**What the task asks:** Make a verbatim copy of all the records.

Saved data entries
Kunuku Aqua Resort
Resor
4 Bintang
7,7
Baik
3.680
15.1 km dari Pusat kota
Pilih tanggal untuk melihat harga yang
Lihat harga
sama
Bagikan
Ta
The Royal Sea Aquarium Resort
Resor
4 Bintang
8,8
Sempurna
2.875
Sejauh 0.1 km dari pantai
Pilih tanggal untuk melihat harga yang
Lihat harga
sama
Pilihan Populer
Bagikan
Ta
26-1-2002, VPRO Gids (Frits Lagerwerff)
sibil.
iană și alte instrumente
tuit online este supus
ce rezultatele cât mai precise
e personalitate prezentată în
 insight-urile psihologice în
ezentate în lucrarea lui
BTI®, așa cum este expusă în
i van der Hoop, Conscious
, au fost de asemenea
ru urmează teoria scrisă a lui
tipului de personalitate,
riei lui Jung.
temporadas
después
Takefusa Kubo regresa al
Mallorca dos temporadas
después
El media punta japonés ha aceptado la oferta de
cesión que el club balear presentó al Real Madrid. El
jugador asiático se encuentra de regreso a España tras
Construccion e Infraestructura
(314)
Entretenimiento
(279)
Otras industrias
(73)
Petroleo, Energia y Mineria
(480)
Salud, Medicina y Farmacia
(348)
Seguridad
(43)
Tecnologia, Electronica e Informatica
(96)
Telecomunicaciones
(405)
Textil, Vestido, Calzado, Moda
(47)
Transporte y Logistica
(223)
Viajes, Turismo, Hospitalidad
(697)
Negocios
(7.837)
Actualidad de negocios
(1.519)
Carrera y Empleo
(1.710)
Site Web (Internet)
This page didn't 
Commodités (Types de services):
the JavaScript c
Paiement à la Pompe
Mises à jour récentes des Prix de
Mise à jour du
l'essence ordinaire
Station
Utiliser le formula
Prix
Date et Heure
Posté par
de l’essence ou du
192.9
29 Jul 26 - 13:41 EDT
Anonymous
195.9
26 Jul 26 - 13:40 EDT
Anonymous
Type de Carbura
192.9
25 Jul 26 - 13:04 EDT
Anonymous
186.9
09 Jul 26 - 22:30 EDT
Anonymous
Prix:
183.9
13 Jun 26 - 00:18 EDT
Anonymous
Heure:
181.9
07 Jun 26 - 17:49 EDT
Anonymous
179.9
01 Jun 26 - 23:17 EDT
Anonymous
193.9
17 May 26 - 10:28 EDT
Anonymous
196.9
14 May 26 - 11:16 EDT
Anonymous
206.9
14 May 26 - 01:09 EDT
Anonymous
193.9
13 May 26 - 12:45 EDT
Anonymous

**Response:**
Kunuku Aqua Resort
Resor
4 Bintang
7,7
Baik
3.680
15.1 km dari Pusat kota
Pilih tanggal untuk melihat harga yang
Lihat harga
sama
Bagikan
Ta
The Royal Sea Aquarium Resort
Resor
4 Bintang
8,8
Sempurna
2.875
Sejauh 0.1 km dari pantai
Pilih tanggal untuk melihat harga yang
Lihat harga
sama
Pilihan Populer
Bagikan
Ta
26-1-2002, VPRO Gids (Frits Lagerwerff)
sibil.
iană și alte instrumente
tuit online este supus
ce rezultatele cât mai precise
e personalitate prezentată în
 insight-urile psihologice în
ezentate în lucrarea lui
BTI®, așa cum este expusă în
i van der Hoop, Conscious
, au fost de asemenea
ru urmează teoria scrisă a lui
tipului de personalitate,
riei lui Jung.
temporadas
después
Takefusa Kubo regresa al
Mallorca dos temporadas
después
El media punta japonés ha aceptado la oferta de
cesión que el club balear presentó al Real Madrid. El
jugador asiático se encuentra de regreso a España tras
Construccion e Infraestructura
(314)
Entretenimiento
(279)
Otras industrias
(73)
Petroleo, Energia y Mineria
(480)
Salud, Medicina y Farmacia
(348)
Seguridad
(43)
Tecnologia, Electronica e Informatica
(96)
Telecomunicaciones
(405)
Textil, Vestido, Calzado, Moda
(47)
Transporte y Logistica
(223)
Viajes, Turismo, Hospitalidad
(697)
Negocios
(7.837)
Actualidad de negocios
(1.519)
Carrera y Empleo
(1.710)
Site Web (Internet)
This page didn't 
Commodités (Types de services):
the JavaScript c
Paiement à la Pompe
Mises à jour récentes des Prix de
Mise à jour du
l'essence ordinaire
Station
Utiliser le formula
Prix
Date et Heure
Posté par
de l’essence ou du
192.9
29 Jul 26 - 13:41 EDT
Anonymous
195.9
26 Jul 26 - 13:40 EDT
Anonymous
Type de Carbura
192.9
25 Jul 26 - 13:04 EDT
Anonymous
186.9
09 Jul 26 - 22:30 EDT
Anonymous
Prix:
183.9
13 Jun 26 - 00:18 EDT
Anonymous
Heure:
181.9
07 Jun 26 - 17:49 EDT
Anonymous
179.9
01 Jun 26 - 23:17 EDT
Anonymous
193.9
17 May 26 - 10:28 EDT
Anonymous
196.9
14 May 26 - 11:16 EDT
Anonymous
206.9
14 May 26 - 01:09 EDT
Anonymous
193.9
13 May 26 - 12:45 EDT
Anonymous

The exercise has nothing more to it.